Vorzugsweise werden Kandidaten mit Landhaus auf den Bahamas und
Appartement in New York behandelt. Kind 2.0 dreht offenbar gerade
komplett durch, was die Eroberung der Welt ihrerseits angeht. Bei der
Erwähnung meines Nachwuchses beschließen beide, sich selber in
diesem Profil zu unterschlagen. Meine Mutter, meine Schwester und ich
überlegen, ob wir uns Rum im Kaffee genehmigen sollten. Die
juvenilen Ideen am Kaffeetisch entgleisen nämlich gerade. Denn meine
Wenigkeit ist erst der Anfang.
Für ihre Oma arbeiten sie jetzt
ebenfalls an einem Parship Profil. Bei Wunschpartner tragen sie unter
schallendem Gelächter „Fashionboy - nicht über 60, am besten ohne
Hörgerät, respektive vollständig taubstumm.“ ein. Dann hätte
es Aussicht auf Zukunft, meinen sie.
Ich schaue abwechselnd meine
Kinder, Nichten und Neffen an und frage mich, was in ihrer Erziehung
derart eklatant schief gelaufen ist.
Kind 1.0 fügt beim Profil
seiner Großmutter als Benefit noch ein: „Sie kann selbstständig
atmen.“ Bei "Kochen" wird ein dezenter Strich gemacht.

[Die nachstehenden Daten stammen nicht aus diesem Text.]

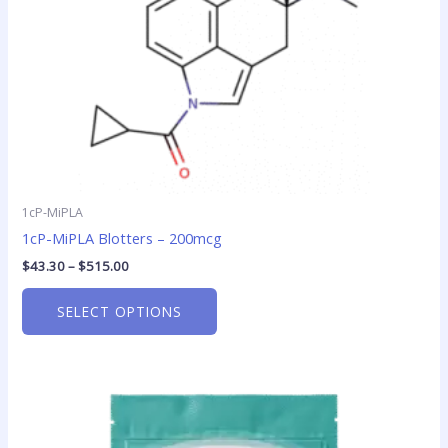
chosen
on
the
product
page
1cP-MiPLA
1cP-MiPLA Blotters – 200mcg
$
43.30
–
$
515.00
SELECT OPTIONS
This
product
has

Und wo sie schon mal dabei sind,
wird auch noch für meine kleine Schwester ein imaginäres Profil
erstellt.
Bei einem kurzen Brainstorming
fallen die Bezeichnungen:
„Klein aber fein“, „Sugar
Brownie“, „Bonsai“ und „in der Kürze liegt die Würze“.
Dass sich die Gören aber auch immer nur auf Äußerlichkeiten
festnageln. Bloß, weil meine kleine Schwester auf Augenhöhe mit
einer Parkuhr das Wachsen aufgehört hat.
Sie hat die Figur und die Haut
einer Neunzehnjährigen und muss immer noch ihren Ausweis vorzeigen,
wenn sie Alkohol kaufen will. Und das, obwohl sie bloß ein Jahr und
zehn Tage jünger ist als ich. Wäre sie zehn Zentimeter größer,
würde Naomi Campbell seit Jahren heulend in einer Ecke sitzen.
Dann kommt ein Profil für
meinen neunzehnjährigen Neffen. Es hört direkt nach dem Nicknamen
„Black Mamba“ auf. Dann liegen alle vor Lachen unter dem Tisch.
Meine Schwester und ich
versuchen die aufsässigen Gören mit Kuchen abzulenken. Das nimmt
hier Wendungen an, dass wir überlegen, noch mal einen Bluttest
vorzunehmen. Das kann doch nicht unsere direkte Verwandtschaft sein?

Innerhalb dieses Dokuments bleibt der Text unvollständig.